Walaupun prosentase margin keuntungan di tingkat petani cukup besar terhadap harga di tingkat pedagang, tapi bila dibandingkan dengan biaya yang harus dikeluarkan dengan menggunakan analisis benefit cost ratio petani mendapatkan keuntungan relatif paling kecil. Sedangkan angka benefit yang diterima juragan sebagai pedagang besar yang terbesar. Sudiyono (dalam Suharyanto et.al.,:2005) menyatakan bahwa margin pemasaran yang tinggi tidak selalu mengindikasikan keuntungan yang tinggi, tergantung berapa besar biaya-biaya yang harus dikeluarkan lembaga-lembaga pemasaran untuk melakukan fungsi-fungsi pemasaran. Besarnya keuntungan yang diterima oleh juragan pedagang besar karena biaya yang dikeluarkan oleh juragan besar relatif lebih kecil dibandingkan dengan keuntungan yang diperoleh. Berdasarkan analisis benefit cost ratio dapat disimpulkan juragan atau pedagang besar mendapatkan benefit yang paling besar dari tataniaga tembakau. Bahkan petani sebagai produsen mendapatkan benefit yang paling kecil dari tataniaga tembakau ini, dengan resiko yang relatif besar yang dihadapi petani dibandingkan dengan pelaku tataniaga tembakau lainnya. Farmer Share Tembakau Madura Analisis farmer share ini digunakan untuk mengukur seberapa besar bagian yang diterima oleh petani dibandingkan dengan harga yang dibayar oleh konsumen akhir. Tembakau Madura digunakan untuk industri rokok kretek, maka konsumen akhir adalah gudang yang merupakan perwakilan dari pabrikan rokok. Dari tabel 2 diperoleh gambaran perkembangan farmer share mulai dari tahun 2006 sampai dengan tahun 2009. Tabel 2 dapat menjelaskan bahwa farmer share tertinggi pada tahun 2009 yaitu sebesar 89.06%.

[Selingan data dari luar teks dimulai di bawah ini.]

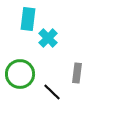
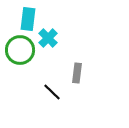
green circle: moved 24 px up
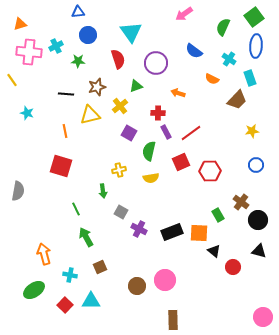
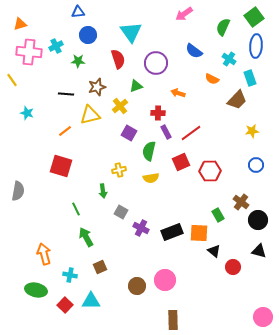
orange line at (65, 131): rotated 64 degrees clockwise
purple cross at (139, 229): moved 2 px right, 1 px up
green ellipse at (34, 290): moved 2 px right; rotated 45 degrees clockwise
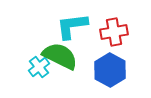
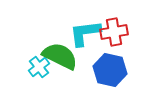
cyan L-shape: moved 13 px right, 7 px down
blue hexagon: rotated 16 degrees counterclockwise
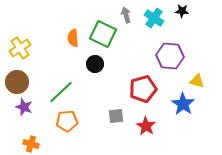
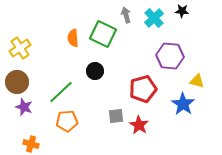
cyan cross: rotated 12 degrees clockwise
black circle: moved 7 px down
red star: moved 7 px left, 1 px up
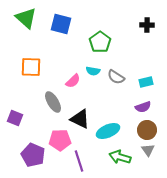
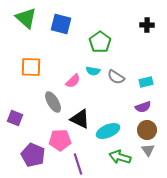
purple line: moved 1 px left, 3 px down
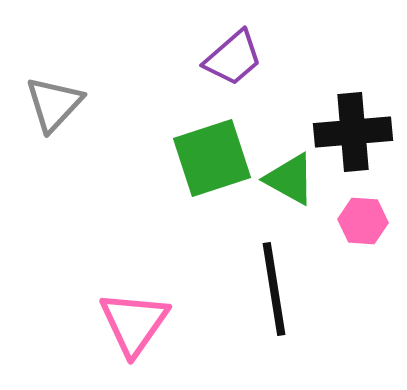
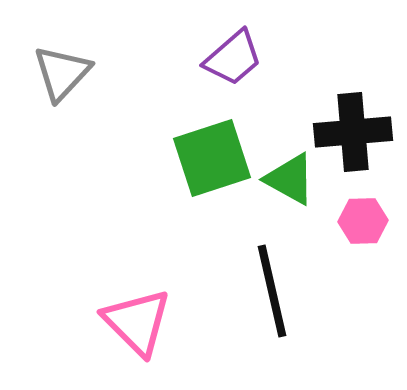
gray triangle: moved 8 px right, 31 px up
pink hexagon: rotated 6 degrees counterclockwise
black line: moved 2 px left, 2 px down; rotated 4 degrees counterclockwise
pink triangle: moved 3 px right, 1 px up; rotated 20 degrees counterclockwise
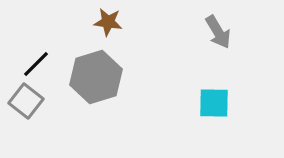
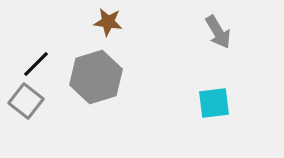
cyan square: rotated 8 degrees counterclockwise
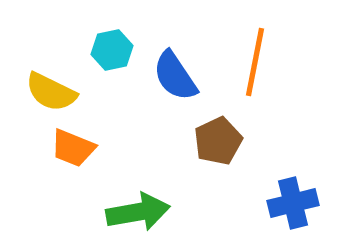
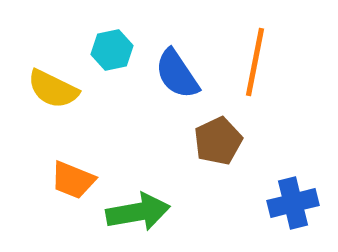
blue semicircle: moved 2 px right, 2 px up
yellow semicircle: moved 2 px right, 3 px up
orange trapezoid: moved 32 px down
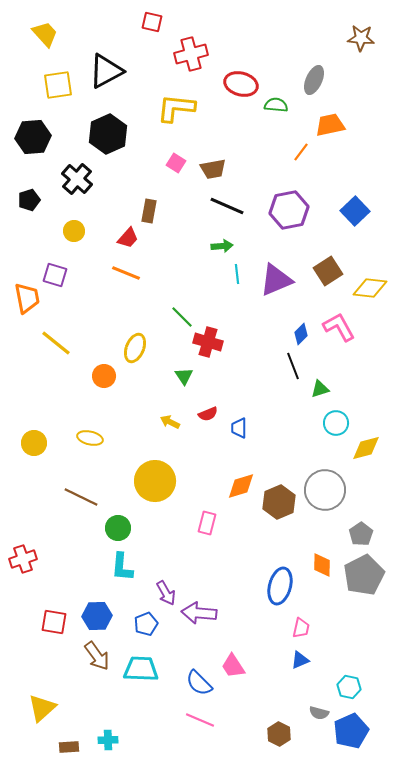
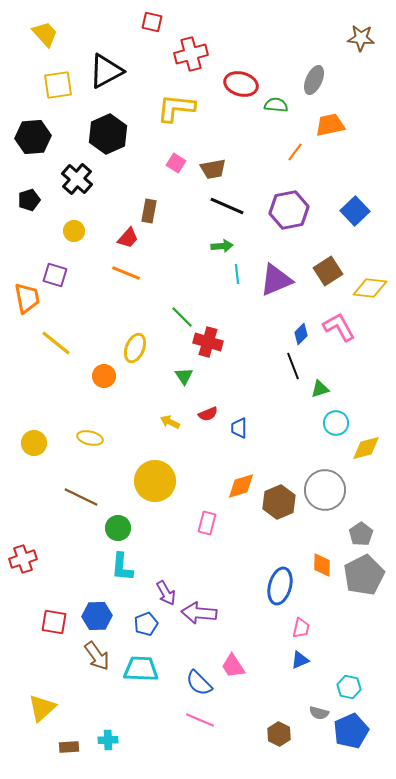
orange line at (301, 152): moved 6 px left
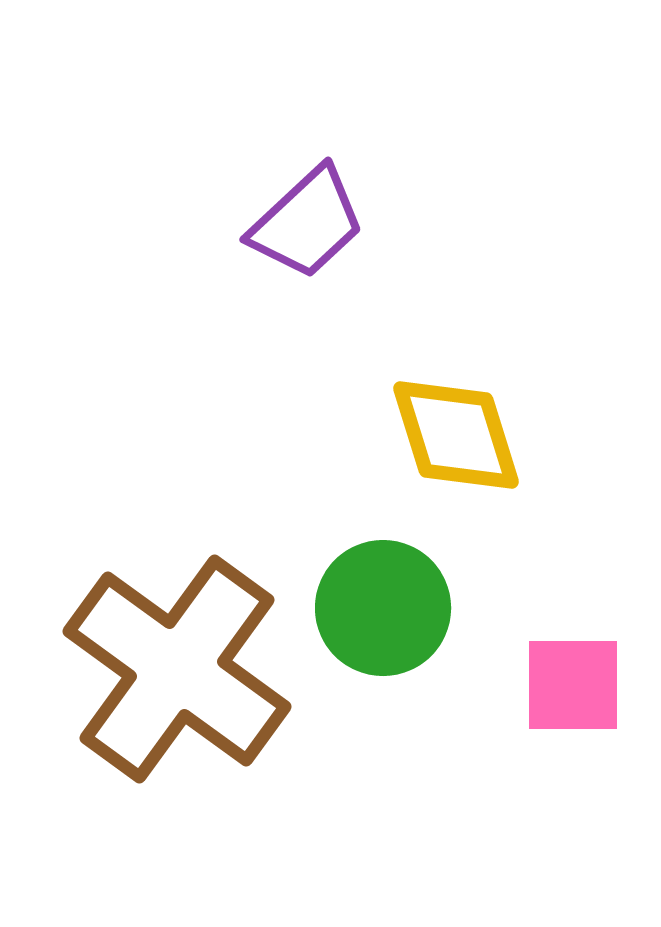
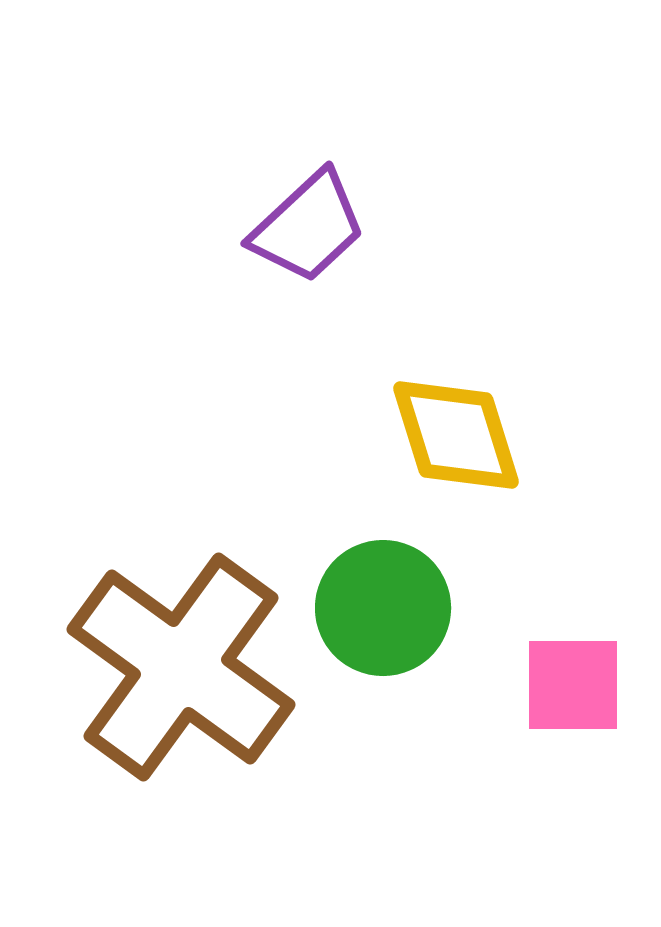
purple trapezoid: moved 1 px right, 4 px down
brown cross: moved 4 px right, 2 px up
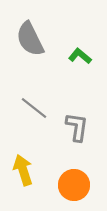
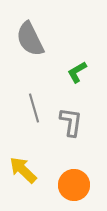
green L-shape: moved 3 px left, 16 px down; rotated 70 degrees counterclockwise
gray line: rotated 36 degrees clockwise
gray L-shape: moved 6 px left, 5 px up
yellow arrow: rotated 28 degrees counterclockwise
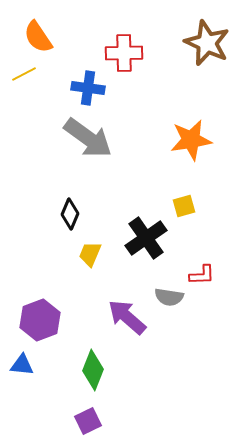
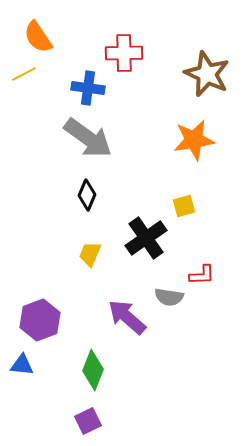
brown star: moved 31 px down
orange star: moved 3 px right
black diamond: moved 17 px right, 19 px up
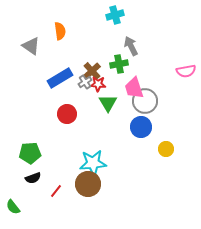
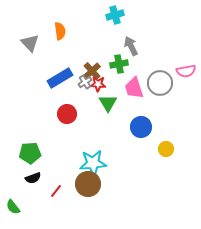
gray triangle: moved 1 px left, 3 px up; rotated 12 degrees clockwise
gray circle: moved 15 px right, 18 px up
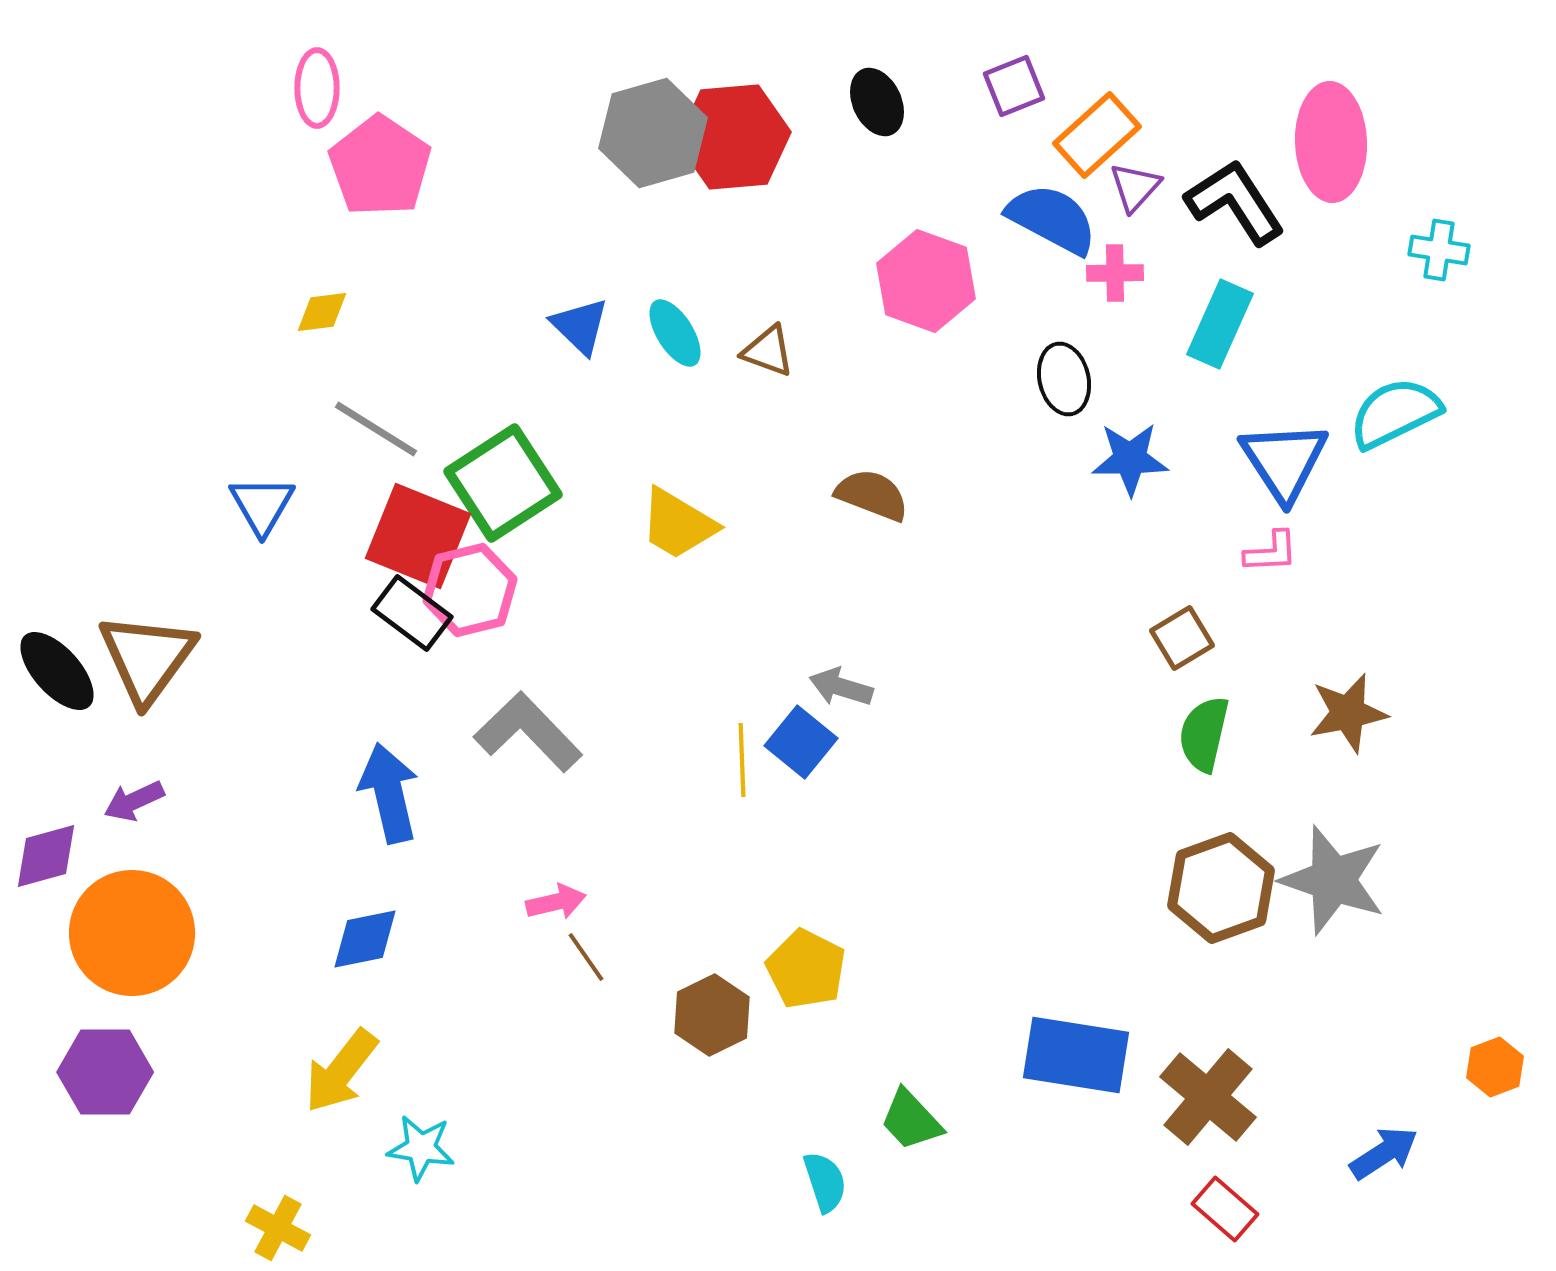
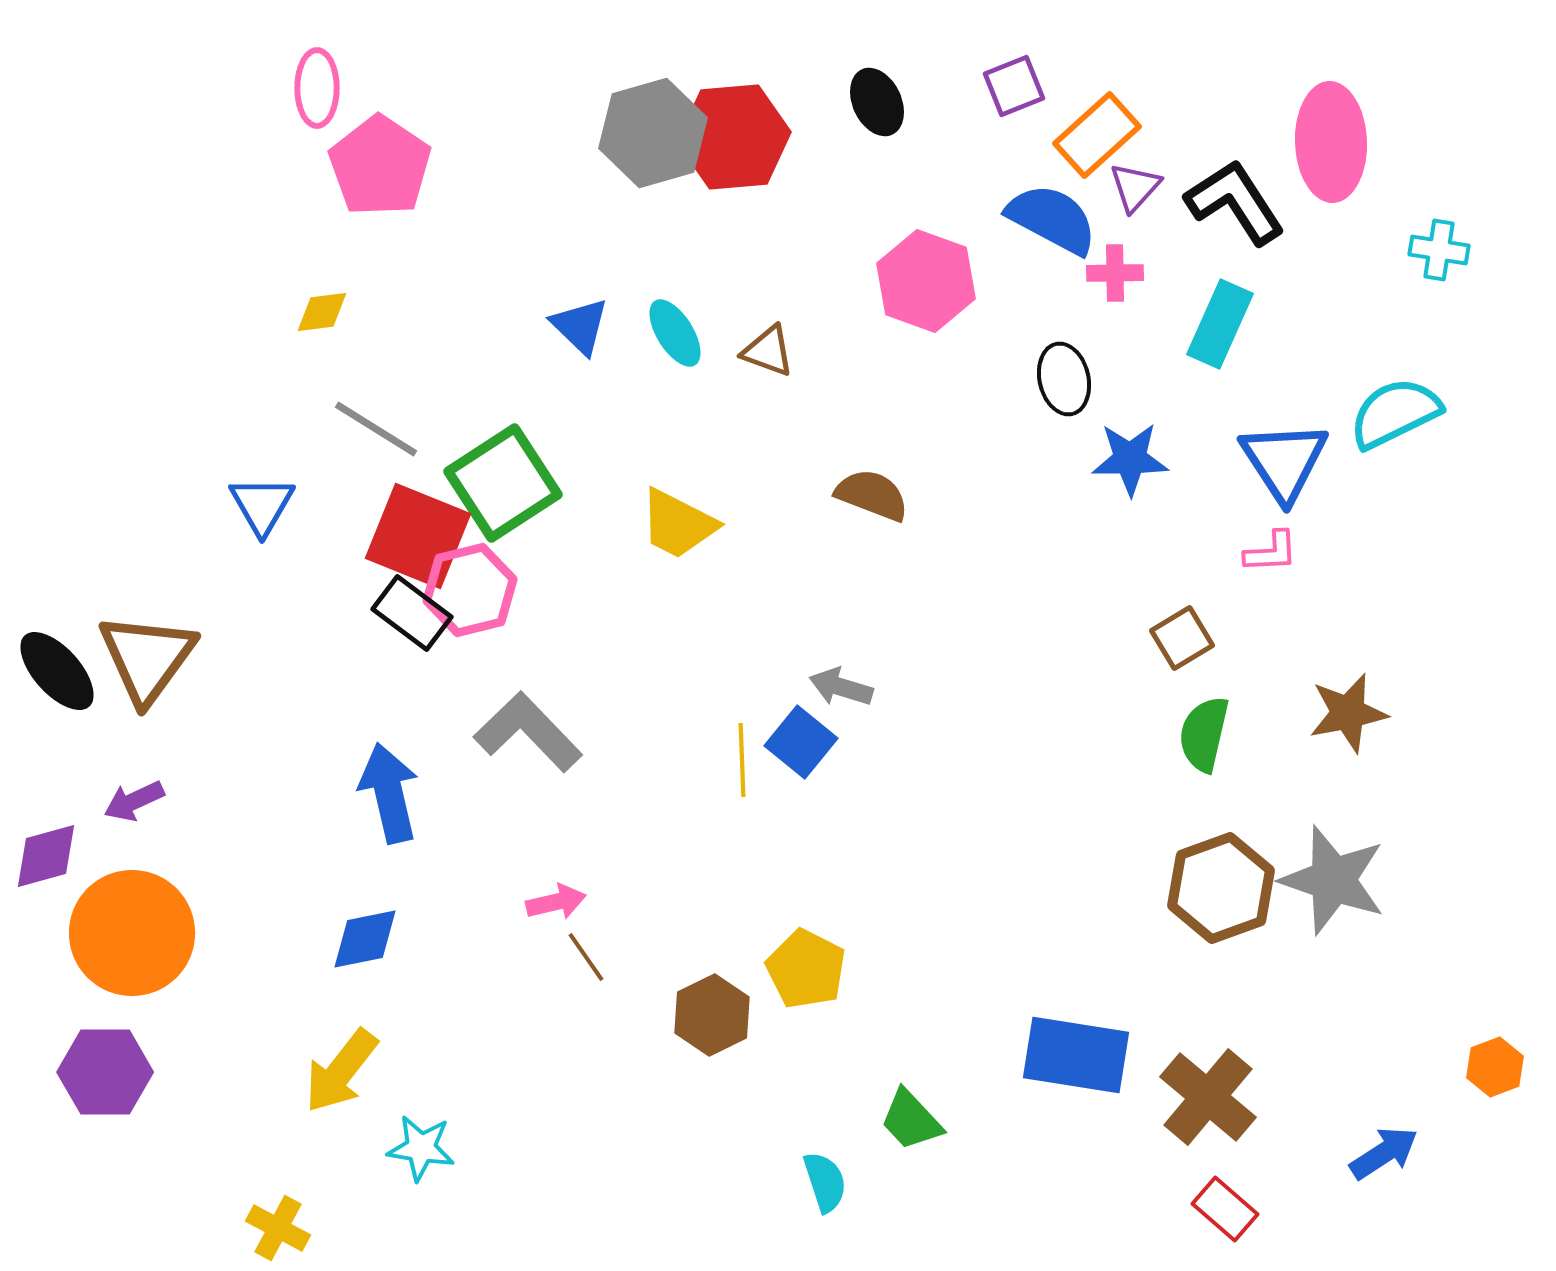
yellow trapezoid at (678, 524): rotated 4 degrees counterclockwise
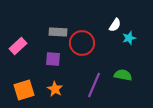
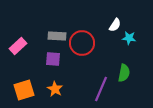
gray rectangle: moved 1 px left, 4 px down
cyan star: rotated 24 degrees clockwise
green semicircle: moved 1 px right, 2 px up; rotated 90 degrees clockwise
purple line: moved 7 px right, 4 px down
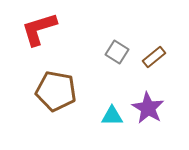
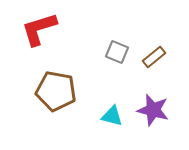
gray square: rotated 10 degrees counterclockwise
purple star: moved 5 px right, 2 px down; rotated 16 degrees counterclockwise
cyan triangle: rotated 15 degrees clockwise
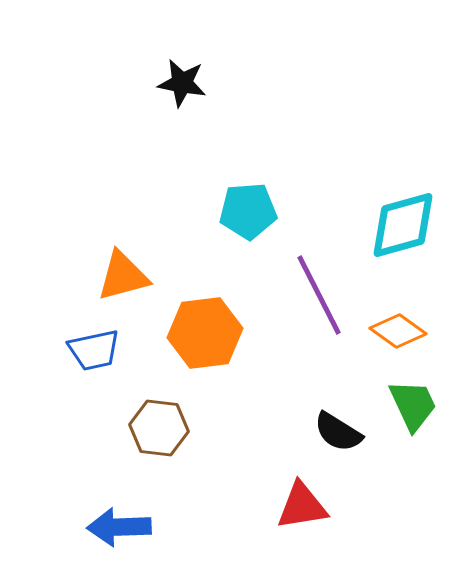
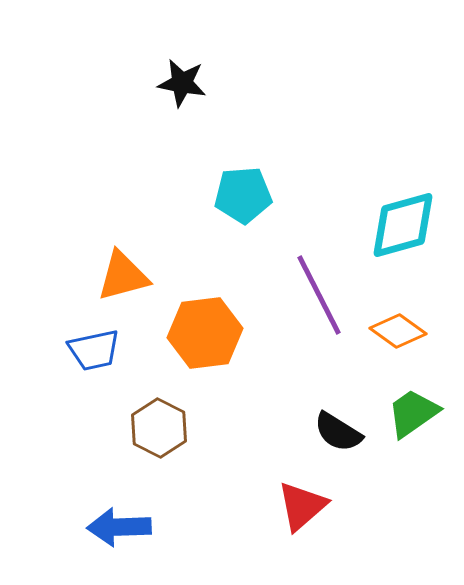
cyan pentagon: moved 5 px left, 16 px up
green trapezoid: moved 8 px down; rotated 100 degrees counterclockwise
brown hexagon: rotated 20 degrees clockwise
red triangle: rotated 32 degrees counterclockwise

Kecenderungan peningkatan farmer share diakibatkan oleh semakin terbukanya akses informasi tentang harga yang berlaku, sehingga petani sedikit mempunyai nilai tawar dalam penentuan harga. Tingkat harga yang tinggi yang ditetapkan oleh gudang pabrikan, juga berperan terhadap peningkatan harga di tingkat petani. Walaupun pada tahun berikutnya nilai farmer share cenderung mengalami penurunan. Dari analisis farmer share ini, efisiensi jalur pemasaran dapat dinilai. Semakin pendek alur pemasaran dan terbukanya arus informasi, mengakibatkan harga di tingkat produsen semakin tinggi. Tingkat Keterpaduan Pasar Untuk melihat sejauhmana pembentukan harga di tingkat produsen dipengaruhi oleh perubahan harga di tingkat konsumen akhir, digunakan analisis keterpaduan pasar. Analisis ini dapat digunakan untuk menganalis keterpaduan pasar dalam jangka pendek maupun dalam jangka panjang. Dengan menggunakan formula Timmer diperoleh hasil sebagai berikut.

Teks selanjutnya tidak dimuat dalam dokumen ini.